From 1975 to ’78 Callwood hosted CBC-TV’s In Touch; more recently she interviewed people on VisionTV’s National Treasures.
Over the years, Callwood picked up numerous honours, including more than 15 honorary doctorates, the Order of Canada, Officer (1985), the Order of Ontario (1988), the Canadian News Hall of Fame (1984) and the Toronto Arts Foundation Lifetime Achievement Award (1990).
In what was billed as her last interview, on April 2 with the CBC’s George Stromboulopoulos, Callwood talked about her life, her accomplishments, her love Trent Frayne, her husband of 63 years, and her illness.
“I’m a mess,” she said during an interview for CBC’s The Hour. “My cancer is all over the place. I’m blowing up like a Goodyear blimp, which I didn’t think was supposed to happen. I thought you were supposed to get lean and beautiful.”
Asked about what she may find in the hereafter, Callwood rejected the idea of heaven. “There’s nothing next,” she said. “That’s alright. What you get is a life. A baby is a miracle. You open a baby’s fist and they’ll close their hand on your hand and hold on. What they’ve got is a life to live as best as they can. That’s what you get. You don’t need anything else if you’ve got that.”
She also rejected the idea of God. “I believe in kindness. I believe it’s very communicable just as meanness is. Strangers hold doors for one another. Sometimes they say thank you, sometimes they don’t. Something in us says: `If I hold this door it helps this person, and that person is slightly changed. Great consideration for one another - that’s what’s going to save the world.”

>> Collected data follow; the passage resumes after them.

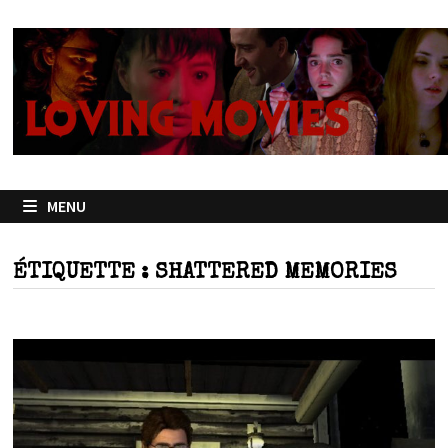
Passer
au
contenu
MENU
ÉTIQUETTE :
SHATTERED MEMORIES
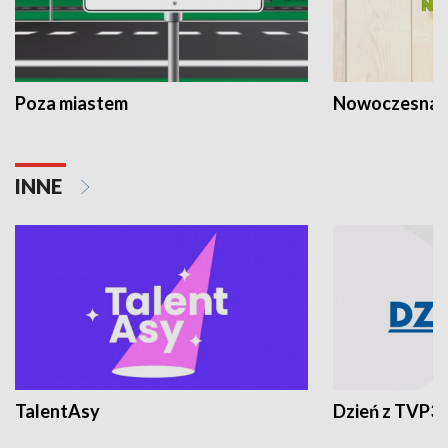
Poza miastem
Nowoczesna 
INNE
TalentAsy
Dzień z TVP3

She spoke of a new kind of physical intimacy that develops between a husband and wife as one spouse suffers from a terminal illness. They have become even closer, she said.
“He’s neat,” she said, speaking of her husband. “I wanted to marry him from before I met him. We haven’t had a fight since last night. I think we’ve had about seven marriages: the romantic marriage, the busy one with kids, career blossoming and now we’re in this end of life stuff. It’s very sweet. There’s a lot of cuddling. He said to me the other day: `Don’t die, you’ve got a great bum’. That’s about as romantic as it gets now.”
But she acknowledged she was worried about who would look after her husband after she died. “He’s a lot of care,” she said, adding she had always thought she would outlive him.
She said she has no regrets - except for not having more babies - and that her life has been full with many accomplishments. “I’m a licensed pilot - I’ve flown an airplane. I swim in the ocean. I married the man I loved, four wonderful kids - I never did anything that I’m deeply ashamed of. I’m embarrassed by a lot of things I’ve did.”
And after joking with Stromboulopoulos that she had named a tumour after him, she admitted that she was ready to die. “I’m okay, I’m 82 years old for heaven’s sake. Dust to dust is the way it ought to be. The death of the young is inexcusable.”